Print each entry again exactly as written, and keep the pictures out.

──────── INPUT DATA

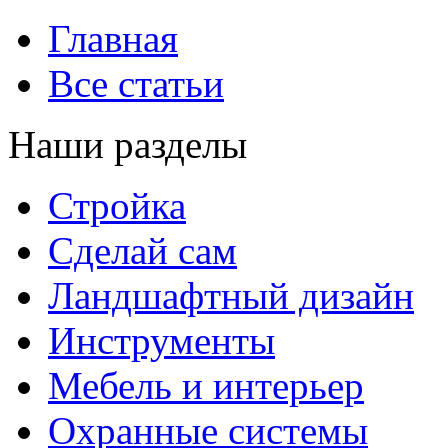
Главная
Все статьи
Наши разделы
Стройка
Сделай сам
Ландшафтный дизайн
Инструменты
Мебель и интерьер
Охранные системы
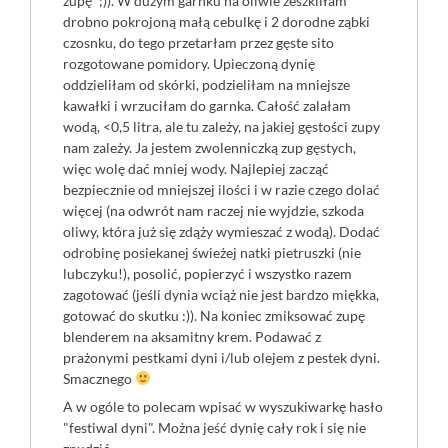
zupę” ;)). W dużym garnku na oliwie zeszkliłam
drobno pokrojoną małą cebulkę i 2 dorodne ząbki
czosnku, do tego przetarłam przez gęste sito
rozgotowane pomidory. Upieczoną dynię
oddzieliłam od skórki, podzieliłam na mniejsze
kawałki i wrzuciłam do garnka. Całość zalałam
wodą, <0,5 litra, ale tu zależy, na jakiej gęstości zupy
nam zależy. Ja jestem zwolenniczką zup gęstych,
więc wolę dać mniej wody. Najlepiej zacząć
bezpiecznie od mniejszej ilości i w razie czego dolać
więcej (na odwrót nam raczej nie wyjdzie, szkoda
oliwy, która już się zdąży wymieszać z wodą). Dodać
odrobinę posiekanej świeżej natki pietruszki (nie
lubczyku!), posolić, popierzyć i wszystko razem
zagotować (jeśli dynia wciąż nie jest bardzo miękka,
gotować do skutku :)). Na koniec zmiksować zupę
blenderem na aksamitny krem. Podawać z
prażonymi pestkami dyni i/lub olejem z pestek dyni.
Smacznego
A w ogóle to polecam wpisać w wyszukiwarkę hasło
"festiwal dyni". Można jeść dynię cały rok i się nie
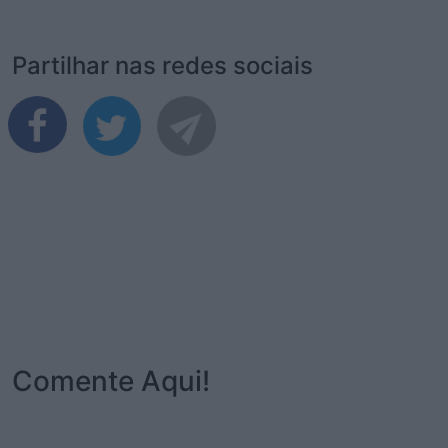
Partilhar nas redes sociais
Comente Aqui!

────────────────

◆ **RESULT BELOW**
Главная
Все статьи
Наши разделы
Стройка
Сделай сам
Ландшафтный дизайн
Инструменты
Мебель и интерьер
Охранные системы
zupę” ;)). W dużym garnku na oliwie zeszkliłam
drobno pokrojoną małą cebulkę i 2 dorodne ząbki
czosnku, do tego przetarłam przez gęste sito
rozgotowane pomidory. Upieczoną dynię
oddzieliłam od skórki, podzieliłam na mniejsze
kawałki i wrzuciłam do garnka. Całość zalałam
wodą, <0,5 litra, ale tu zależy, na jakiej gęstości zupy
nam zależy. Ja jestem zwolenniczką zup gęstych,
więc wolę dać mniej wody. Najlepiej zacząć
bezpiecznie od mniejszej ilości i w razie czego dolać
więcej (na odwrót nam raczej nie wyjdzie, szkoda
oliwy, która już się zdąży wymieszać z wodą). Dodać
odrobinę posiekanej świeżej natki pietruszki (nie
lubczyku!), posolić, popierzyć i wszystko razem
zagotować (jeśli dynia wciąż nie jest bardzo miękka,
gotować do skutku :)). Na koniec zmiksować zupę
blenderem na aksamitny krem. Podawać z
prażonymi pestkami dyni i/lub olejem z pestek dyni.
Smacznego
A w ogóle to polecam wpisać w wyszukiwarkę hasło
"festiwal dyni". Można jeść dynię cały rok i się nie
Partilhar nas redes sociais
Comente Aqui!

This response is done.